2024-10-20

What is Survival Analysis?

  • Survival analysis studies the time until one or more events (e.g., death, failure) occur.
  • Widely used in medicine to analyze survival time after treatments or for comparison across patient groups.
  • Goal: Estimate the survival function \(S(t)\), compare survival between groups, and understand risk factors.

Key Concepts

  1. Survival Function \(S(t)\):
    • The probability of surviving beyond time \(t\). \[ S(t) = P(T > t) \]
  2. Hazard Function \(h(t)\):
    • The instantaneous risk of an event occurring at time \(t\), given survival until time \(t\). \[ h(t) = \frac{f(t)}{S(t)} \]
  3. Censoring:
    • Not all patients reach the event by the end of the study (censored data is common).

Kaplan-Meier Survival Curve

Kaplan-Meier survival curves estimate survival probabilities over time for different groups.

data <- data.frame(
  time = c(5, 8, 12, 15, 18, 22, 25, 30, 32, 35),
  status = c(1, 1, 0, 1, 1, 0, 0, 1, 0, 1),
  group = factor(c(1, 1, 1, 1, 2, 2, 2, 2, 2, 2))
)

km_fit <- survfit(Surv(time, status) ~ group, data = data)

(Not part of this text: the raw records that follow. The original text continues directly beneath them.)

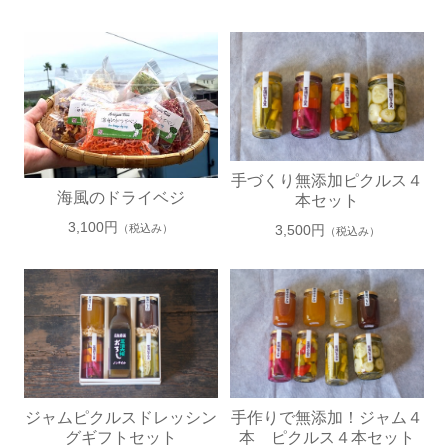
7
8
手づくり無添加ピクルス４
海風のドライベジ
本セット
3,100円
（税込み）
3,500円
（税込み）
9
10
ジャムピクルスドレッシン
手作りで無添加！ジャム４
グギフトセット
本 ピクルス４本セット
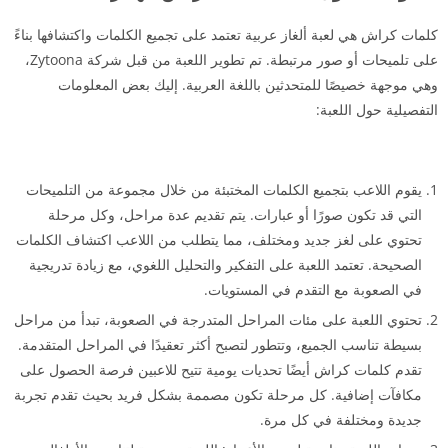
كلمات كراش هي لعبة ألغاز عربية تعتمد على تجميع الكلمات واكتشافها بناءً
على تلميحات أو صور مرتبطة. تم تطوير اللعبة من قبل شركة Zytoona،
وهي موجهة خصيصًا للمتحدثين باللغة العربية. إليك بعض المعلومات
التفصيلية حول اللعبة:
يقوم اللاعب بتجميع الكلمات المختبئة من خلال مجموعة من التلميحات
التي قد تكون صورًا أو عبارات. يتم تقديم عدة مراحل، وكل مرحلة
تحتوي على لغز جديد ومختلف، مما يتطلب من اللاعب اكتشاف الكلمات
الصحيحة. تعتمد اللعبة على التفكير والتحليل اللغوي، مع زيادة تدريجية
في الصعوبة مع التقدم في المستويات.
تحتوي اللعبة على مئات المراحل المتدرجة في الصعوبة، تبدأ من مراحل
بسيطة تناسب الجميع، وتتطور لتصبح أكثر تعقيدًا في المراحل المتقدمة.
تقدم كلمات كراش أيضًا تحديات يومية تتيح للاعبين فرصة الحصول على
مكافآت إضافية. كل مرحلة تكون مصممة بشكل فريد بحيث تقدم تجربة
جديدة ومختلفة في كل مرة.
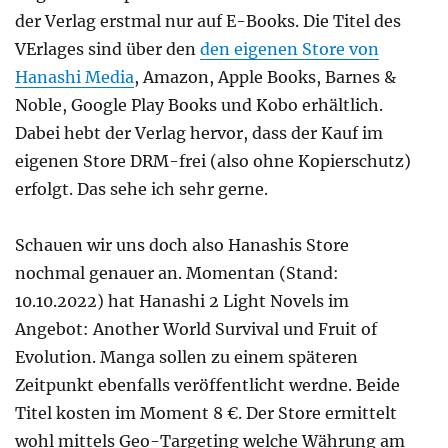
der Verlag erstmal nur auf E-Books. Die Titel des
VErlages sind über den
den eigenen Store von
Hanashi Media
, Amazon, Apple Books, Barnes &
Noble, Google Play Books und Kobo erhältlich.
Dabei hebt der Verlag hervor, dass der Kauf im
eigenen Store DRM-frei (also ohne Kopierschutz)
erfolgt. Das sehe ich sehr gerne.
Schauen wir uns doch also Hanashis Store
nochmal genauer an. Momentan (Stand:
10.10.2022) hat Hanashi 2 Light Novels im
Angebot: Another World Survival und Fruit of
Evolution. Manga sollen zu einem späteren
Zeitpunkt ebenfalls veröffentlicht werdne. Beide
Titel kosten im Moment 8 €. Der Store ermittelt
wohl mittels Geo-Targeting welche Währung am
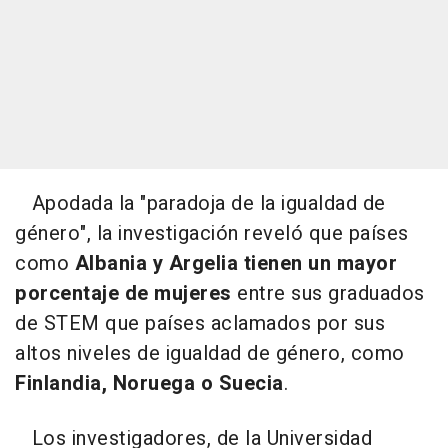
Apodada la "paradoja de la igualdad de
género", la investigación reveló que países
como
Albania y Argelia tienen un mayor
porcentaje de mujeres
entre sus graduados
de STEM que países aclamados por sus
altos niveles de igualdad de género, como
Finlandia, Noruega o Suecia
.
Los investigadores, de la Universidad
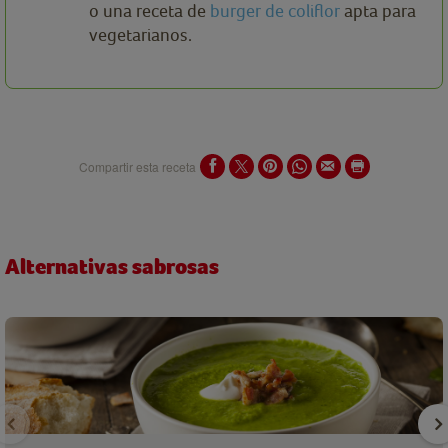
o una receta de
burger de coliflor
apta para
vegetarianos.
Compartir esta receta
Alternativas sabrosas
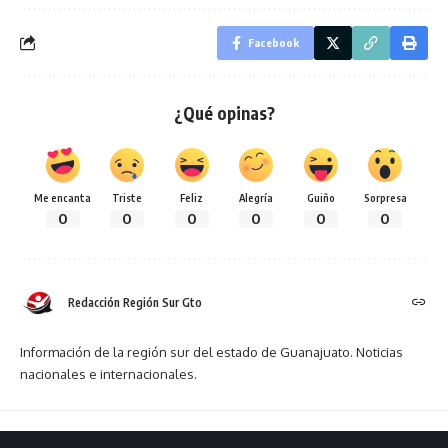
Facebook
¿Qué opinas?
Me encanta
Triste
Feliz
Alegría
Guiño
Sorpresa
0
0
0
0
0
0
Redacción Región Sur Gto
Información de la región sur del estado de Guanajuato. Noticias
nacionales e internacionales.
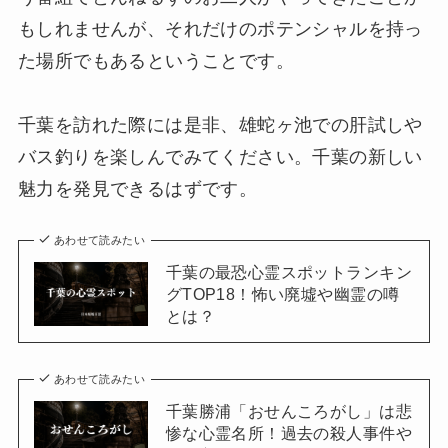
もしれませんが、それだけのポテンシャルを持っ
た場所でもあるということです。
千葉を訪れた際には是非、雄蛇ヶ池での肝試しや
バス釣りを楽しんでみてください。千葉の新しい
魅力を発見できるはずです。
あわせて読みたい
千葉の最恐心霊スポットランキン
グTOP18！怖い廃墟や幽霊の噂
とは？
あわせて読みたい
千葉勝浦「おせんころがし」は悲
惨な心霊名所！過去の殺人事件や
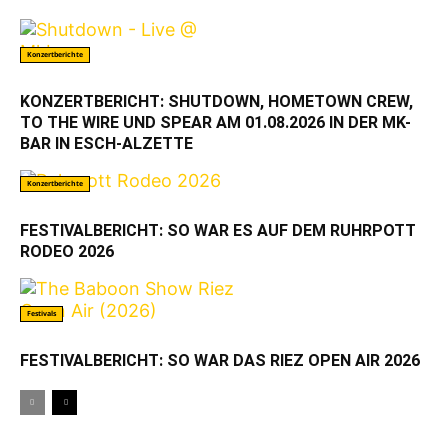
Konzertberichte
KONZERTBERICHT: SHUTDOWN, HOMETOWN CREW,
TO THE WIRE UND SPEAR AM 01.08.2026 IN DER MK-
BAR IN ESCH-ALZETTE
Konzertberichte
FESTIVALBERICHT: SO WAR ES AUF DEM RUHRPOTT
RODEO 2026
Festivals
FESTIVALBERICHT: SO WAR DAS RIEZ OPEN AIR 2026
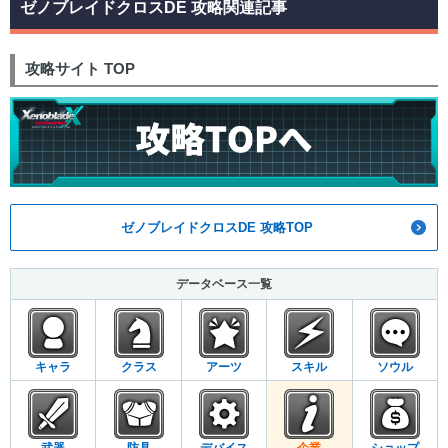
ゼノブレイドクロスDE 攻略関連記事
攻略サイト TOP
ゼノブレイドクロスDE 攻略TOP
データベース一覧
キャラ
クラス
アーツ
スキル
ソウル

km_data <- data.frame(time = km_fit$time, 
                      surv = km_fit$surv, 
                      strata = rep(levels(data$group),
                                   times = km_fit$strata))

g <- ggplot(km_data, aes(x = time, y = surv, color = strata)) +
  geom_step(linewidth = 1.2) +
  labs(title = "Kaplan-Meier Survival Curve", 
       x = "Time",
       y = "Survival Probability") +
  theme_minimal()

g

3D Plot of Survival Probability Over Time

Visualize survival probability over time in 3D.

Cumulative Hazard Plot

The Nelson-Aalen estimator provides the cumulative hazard function, which shows the accumulated risk of experiencing an event over time.

Kaplan-Meier Estimator

The Kaplan-Meier Estimator is defined as:

\[ S(t) = \prod_{t_i \leq t} \left( 1 - \frac{d_i}{n_i} \right) \]

Where: - \(t_i\) is the time of the \(i\)-th event. - \(d_i\) is the number of events at time \(t_i\). - \(n_i\) is the number of individuals at risk just before \(t_i\).

Hazard Function

The hazard function describes the risk of failure at any time \(t\), given survival until that time:

\[ h(t) = \lim_{\Delta t \to 0} \frac{P(t \leq T < t + \Delta t \mid T \geq t)}{\Delta t} \]

Where \(T\) is the time-to-event random variable.

Conclusion

  • Survival Analysis is essential in medicine to estimate survival times and compare treatments.
  • The Kaplan-Meier Estimator provides a non-parametric estimate of survival.
  • The hazard function helps describe the risk of failure over time.